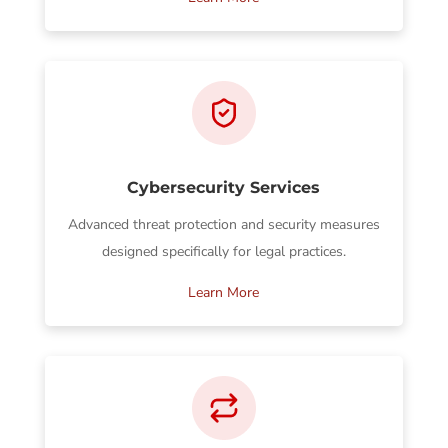
Cybersecurity Services
Advanced threat protection and security measures
designed specifically for legal practices.
Learn More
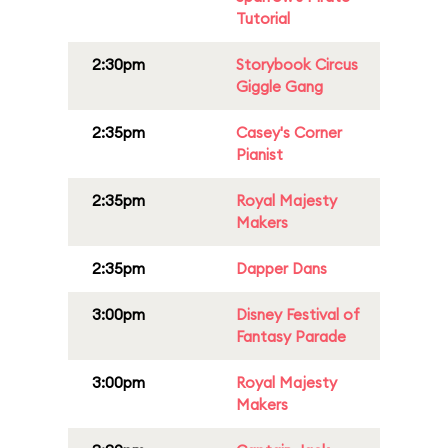
Tutorial
2:30pm
Storybook Circus
Giggle Gang
2:35pm
Casey's Corner
Pianist
2:35pm
Royal Majesty
Makers
2:35pm
Dapper Dans
3:00pm
Disney Festival of
Fantasy Parade
3:00pm
Royal Majesty
Makers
──────────────────────────────
The pictures stay out; copy the rest of the data word for word.

▶ _Task answer_
Cybersecurity Services
Advanced threat protection and security measures
designed specifically for legal practices.
Learn More
Tutorial
2:30pm
Storybook Circus
Giggle Gang
2:35pm
Casey's Corner
Pianist
2:35pm
Royal Majesty
Makers
2:35pm
Dapper Dans
3:00pm
Disney Festival of
Fantasy Parade
3:00pm
Royal Majesty
Makers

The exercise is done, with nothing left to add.